Thursday, November 26, 2009

The Reagan Tax Cuts, Budget Forecasting, and Government Revenue

While perusing the Internet, I saw an article by Iwan Morgan, who is the author of The Age of Deficits: Presidents and unbalanced Budgets from Jimmy Carter to George W. Bush. The author asserted that, "The deficit explosion on his watch was a nasty surprise for Ronald Reagan not a deliberate strategy to reduce government. In his rosy interpretation of Laffer curve theory, the personal tax cuts he promoted in 1981 would deliver higher not lower revenues through their boost to economic growth." The first sentence is an interesting interpretation, since many leftists believe that Reagan deliberately created deficits to make it more difficult for Democrats in Congress to increase spending. I'm agnostic on that issue, but Morgan definitely errs (or is grossly incomplete) in the second sentence. The Reagan Administration did not employ dynamic scoring when predicting the revenue impact of its tax rate reductions. It is true that the White House failed to predict the drop in revenues, particularly in 1982, but that happened because of both the second stage of the 1980-82 double-dip recession and the unexpected drop in inflation (the Congressional Budget Office also failed to predict both of these events, so Reagan's forecasters were hardly alone in their mistake). Moreover, Morgain's dismissal of the Laffer Curve is unwarranted. While several GOP politicians exaggerated the relationship between tax rates, taxable income, and tax revenue, this does not mean it does not exist.
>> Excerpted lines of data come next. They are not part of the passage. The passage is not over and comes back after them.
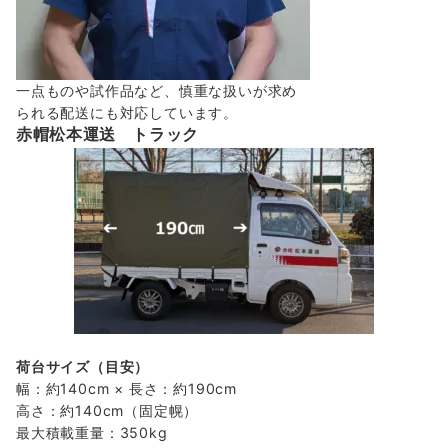
一点ものや試作品など、慎重な扱いが求め
られる配送にも対応しています。
赤帽松本運送 トラック
荷台サイズ（目安）
幅：約140cm × 長さ：約190cm
高さ：約140cm（固定幌）
最大積載重量：350kg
The table below, which is based on data from the IRS's Statistics of Income, shows what happened to tax collections from upper-income taxpayers between 1980 and 1988. Supply siders can be criticized for many things, especially their apparent disregard for the importance of limiting the size of government, but the IRS figures clearly show that lower tax rates were followed by more rich people, more taxable income, and more tax revenue. For those keeping score at home, that's a perfect batting average for supply-side economics.